[Items from a dataset]
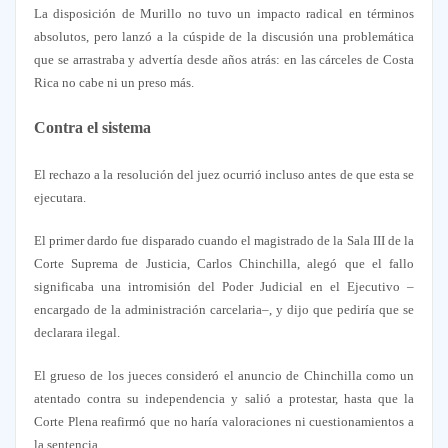
La disposición de Murillo no tuvo un impacto radical en términos
absolutos, pero lanzó a la cúspide de la discusión una problemática
que se arrastraba y advertía desde años atrás: en las cárceles de Costa
Rica no cabe ni un preso más.
Contra el sistema
El rechazo a la resolución del juez ocurrió incluso antes de que esta se
ejecutara.
El primer dardo fue disparado cuando el magistrado de la Sala III de la
Corte Suprema de Justicia, Carlos Chinchilla, alegó que el fallo
significaba una intromisión del Poder Judicial en el Ejecutivo –
encargado de la administración carcelaria–, y dijo que pediría que se
declarara ilegal.
El grueso de los jueces consideró el anuncio de Chinchilla como un
atentado contra su independencia y salió a protestar, hasta que la
Corte Plena reafirmó que no haría valoraciones ni cuestionamientos a
la sentencia.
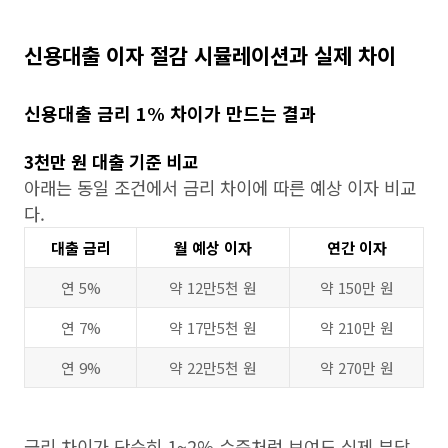
신용대출 이자 절감 시뮬레이션과 실제 차이
신용대출 금리 1% 차이가 만드는 결과
3천만 원 대출 기준 비교
아래는 동일 조건에서 금리 차이에 따른 예상 이자 비교
다.
대출 금리
월 예상 이자
연간 이자
연 5%
약 12만5천 원
약 150만 원
연 7%
약 17만5천 원
약 210만 원
연 9%
약 22만5천 원
약 270만 원
금리 차이가 단순히 1~2% 수준처럼 보여도 실제 부담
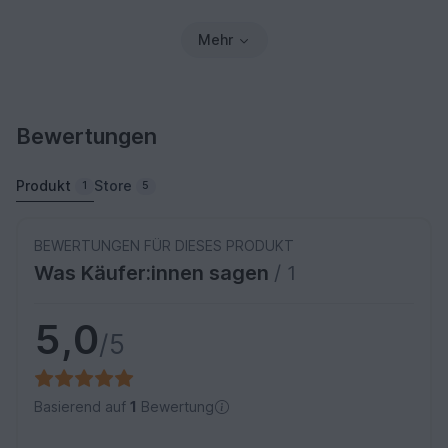
Mehr
Bewertungen
Produkt
Store
1
5
BEWERTUNGEN FÜR DIESES PRODUKT
Was Käufer:innen sagen
/ 1
5,0
/5
Basierend auf
1
Bewertung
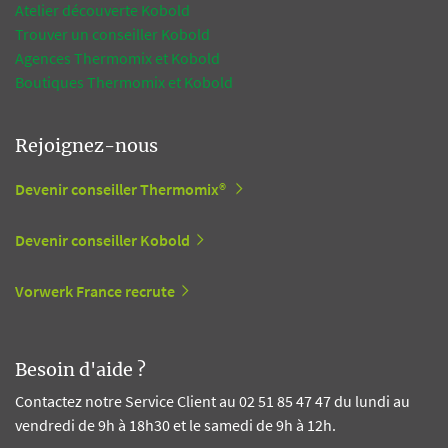
Atelier découverte Kobold
Trouver un conseiller Kobold
Agences Thermomix et Kobold
Boutiques Thermomix et Kobold
Rejoignez-nous
Devenir conseiller Thermomix®
Devenir conseiller Kobold
Vorwerk France recrute
Besoin d'aide ?
Contactez notre Service Client au 02 51 85 47 47 du lundi au
vendredi de 9h à 18h30 et le samedi de 9h à 12h.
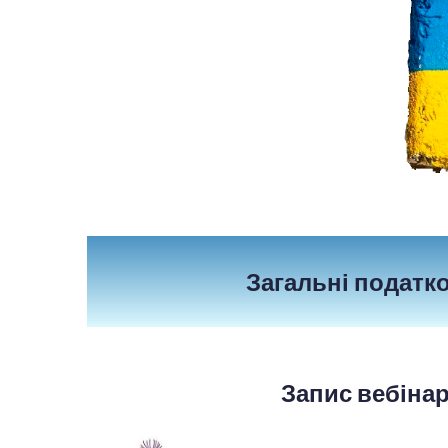
Загальні податко
Запис вебіна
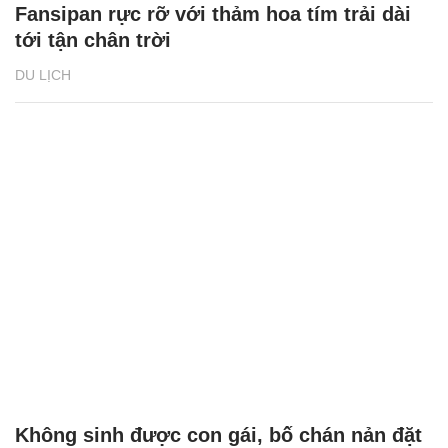
Fansipan rực rỡ với thảm hoa tím trải dài
tới tận chân trời
DU LỊCH
Không sinh được con gái, bố chán nản đặt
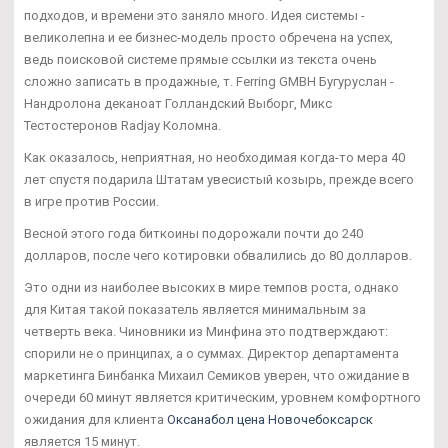
подходов, и времени это заняло много. Идея системы -
великолепна и ее бизнес-модель просто обречена на успех,
ведь поисковой системе прямые ссылки из текста очень
сложно записать в продажные, т. Ferring GMBH Бугуруслан -
Нандролона деканоат Голландский Выборг, Микс
Тестостеронов Radjay Коломна.
Как оказалось, неприятная, но необходимая когда-то мера 40
лет спустя подарила Штатам увесистый козырь, прежде всего
в игре против России.
Весной этого года биткоины подорожали почти до 240
долларов, после чего котировки обвалились до 80 долларов.
Это одни из наиболее высоких в мире темпов роста, однако
для Китая такой показатель является минимальным за
четверть века. Чиновники из Минфина это подтверждают:
спорили не о принципах, а о суммах. Директор департамента
маркетинга Бинбанка Михаил Семиков уверен, что ожидание в
очереди 60 минут является критическим, уровнем комфортного
ожидания для клиента
Оксанабол цена Новочебоксарск
является 15 минут.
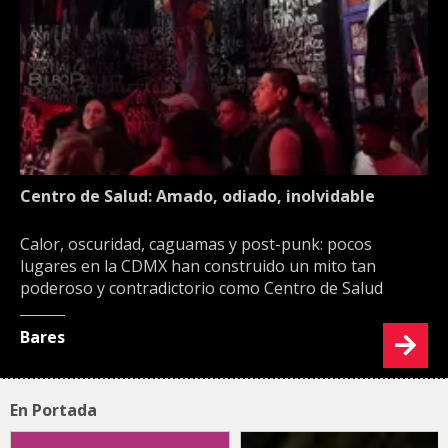
Centro de Salud: Amado, odiado, inolvidable
Calor, oscuridad, caguamas y post-punk: pocos
lugares en la CDMX han construido un mito tan
poderoso y contradictorio como Centro de Salud
Bares
En Portada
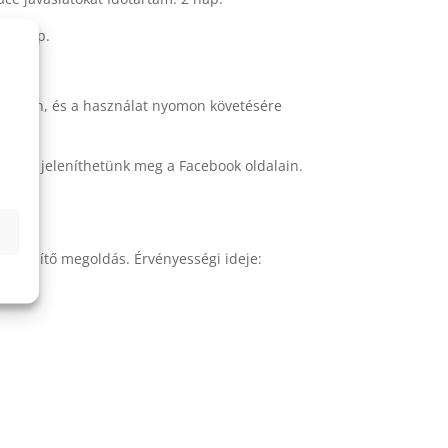
1 hónap.
nálatban, és a használat nyomon követésére
atokat jeleníthetünk meg a Facebook oldalain.
 összesítő megoldás. Érvényességi ideje:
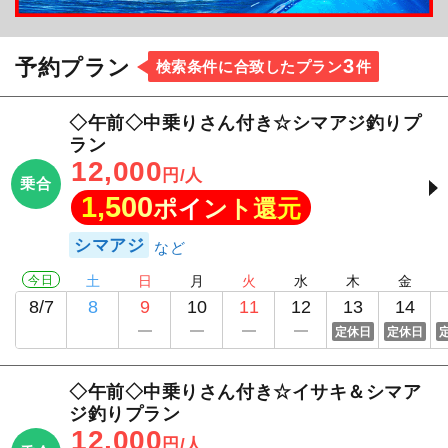
3
予約プラン
検索条件に合致したプラン
件
◇午前◇中乗りさん付き☆シマアジ釣りプ
ラン
12,000
円/人
乗合
1,500
ポイント還元
シマアジ
今日
土
日
月
火
水
木
金
8/7
8
9
10
11
12
13
14
定休日
定休日
◇午前◇中乗りさん付き☆イサキ＆シマア
ジ釣りプラン
12,000
円/人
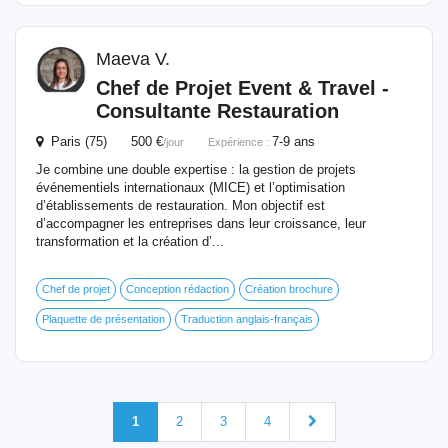
Maeva V.
Chef de Projet
Event
& Travel -
Consultante Restauration
Paris (75) 500 €
7-9 ans
/jour
Expérience :
Je combine une double expertise : la gestion de projets
événementiels internationaux (MICE) et l’optimisation
d’établissements de restauration. Mon objectif est
d’accompagner les entreprises dans leur croissance, leur
transformation et la création d’...
Chef de projet
Conception rédaction
Création brochure
Plaquette de présentation
Traduction anglais-français
1
2
3
4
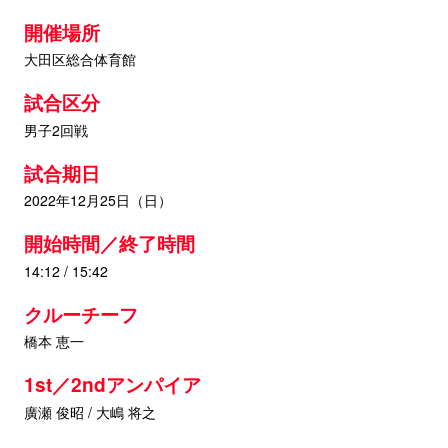
開催場所
大田区総合体育館
試合区分
男子2回戦
試合期日
2022年12月25日（日）
開始時間／終了時間
14:12 / 15:42
クルーチーフ
橋本 恵一
1st／2ndアンパイア
廣瀬 俊昭 / 大嶋 将之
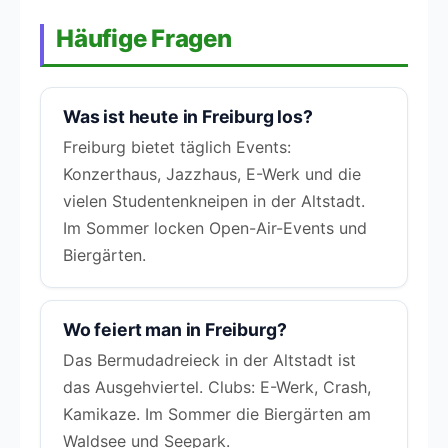
Häufige Fragen
Was ist heute in Freiburg los?
Freiburg bietet täglich Events:
Konzerthaus, Jazzhaus, E-Werk und die
vielen Studentenkneipen in der Altstadt.
Im Sommer locken Open-Air-Events und
Biergärten.
Wo feiert man in Freiburg?
Das Bermudadreieck in der Altstadt ist
das Ausgehviertel. Clubs: E-Werk, Crash,
Kamikaze. Im Sommer die Biergärten am
Waldsee und Seepark.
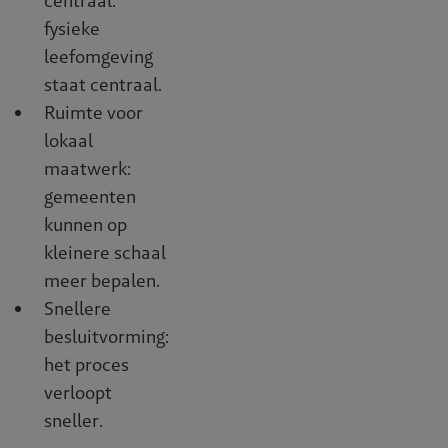
centraal:
fysieke
leefomgeving
staat centraal.
Ruimte voor
lokaal
maatwerk:
gemeenten
kunnen op
kleinere schaal
meer bepalen.
Snellere
besluitvorming:
het proces
verloopt
sneller.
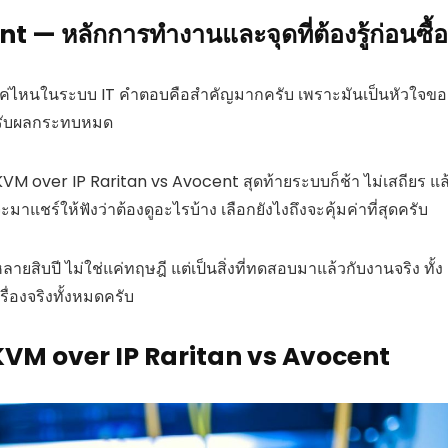
— หลักการทำงานและจุดที่ต้องรู้ก่อนซื้อ
แค่ไหนในระบบ IT คำตอบคือสำคัญมากครับ เพราะมันเป็นหัวใจขอ
ได้รับผลกระทบหมด
KVM over IP Raritan vs Avocent สุดท้ายระบบก็ช้า ไม่เสถียร แล
นี้จะมาแชร์ให้ฟังว่าต้องดูอะไรบ้าง เลือกยังไงถึงจะคุ้มค่าที่สุดครับ
ิบปี ไม่ใช่แค่ทฤษฎี แต่เป็นสิ่งที่ทดสอบมาแล้วกับงานจริง ทั้ง
ื่องจริงทั้งหมดครับ
้อ KVM over IP Raritan vs Avocent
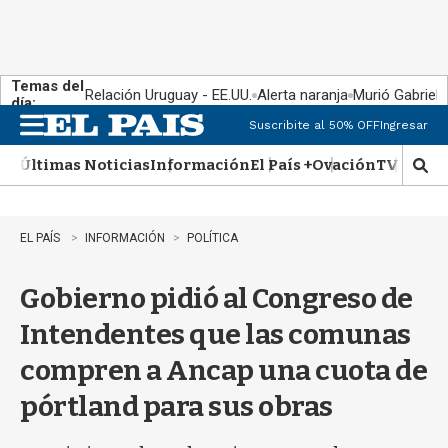
Temas del
Relación Uruguay - EE.UU.
Alerta naranja
Murió Gabriel 
día:
Suscribite al 50% OFF
Ingresar
M
e
Últimas Noticias
Información
El País +
Ovación
TV Show
n
M
u
o
s
t
EL PAÍS
INFORMACIÓN
POLÍTICA
r
a
Gobierno pidió al Congreso de
r
b
Intendentes que las comunas
�
s
compren a Ancap una cuota de
q
u
pórtland para sus obras
e
d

■ **Task description**: Every line above in which the word "Biergärten" occurs needs to be copied.

■ **Reply**:
Biergärten.
Kamikaze. Im Sommer die Biergärten am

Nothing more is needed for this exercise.